In order to keep this screed on the high ground, I invite you to consider the latest intrusion of the future on our daily lives here in the present. The big conference in Rio this week- the Rio+20- probably has not blipped your daily consciousness, and there is no particular reason it should. There is only so much to worry about in the course of a regular day.

But I do invite your attention to the next event on the agenda of the Inter-governmental Panel on Climate Change. Like most of the antics of the United Nations, it is so bizarre that it seems worth ignoring, and I probably will. But this is pretty cool.

Check it out for yourself: the final draft document is out there in advance of the for the conference on sustainability that people are jetting in from all over the world to attend. I wish I could travel for it, but can’t, so here is the next best thing, the final draft report of The Future We Want.

The document is a daunting thing with hundreds of paragraphs “affirming” belief in all manner of extraordinary things, based on extensive and possibly imaginary past events which only a UN bureaucrat could reasonably be expected to cite, and none of which ever appeared for ratification in the Senate of the United States.

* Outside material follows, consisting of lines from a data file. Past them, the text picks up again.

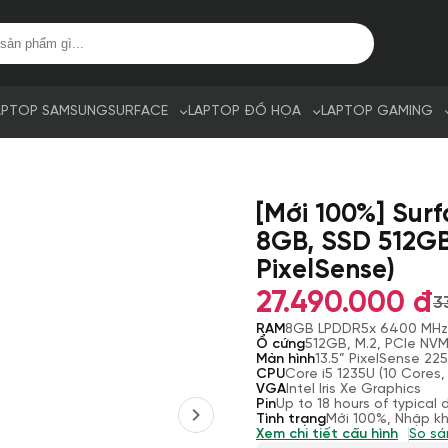
APTOP SAMSUNG
SURFACE
LAPTOP ĐỒ HỌA
LAPTOP GAMING
[Mới 100%] Surf
8GB, SSD 512GB,
PixelSense)
27.490.000 đ
3
RAM
8GB LPDDR5x 6400 MHz
Ổ cứng
512GB, M.2, PCIe NV
Màn hình
13.5” PixelSense 225
CPU
Core i5 1235U (10 Cores
VGA
Intel Iris Xe Graphics
Pin
Up to 18 hours of typical
Tình trạng
Mới 100%, Nhập k
Xem chi tiết cấu hình
So sá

Scrolling through the document I had to continually remind myself of who the “we” are that are issuing the declaration and performing the affirming-and-believing contained in the document.

Here is who they are:

“Heads of State and Government and high level representatives, with full participation of civil society.”

It is news to me if that latter part is true, since the “civil society” seem to be composed mostly of Non-governmental Organizations with a bunch of unique hot-button issues and distinct agendas. But like I say, it this is a UN document and quite entertaining. See what you think. Is this the future you are interested in?

I dunno. We will be hearing more about this, I presume, since as a result of the conference, someone is going to be showing up with their hand out to see how much we want to pay for the Future They Want.

Personally, I am sort of tapped out at the moment, and I think I will take a pass. But you never know. It might be a future people want.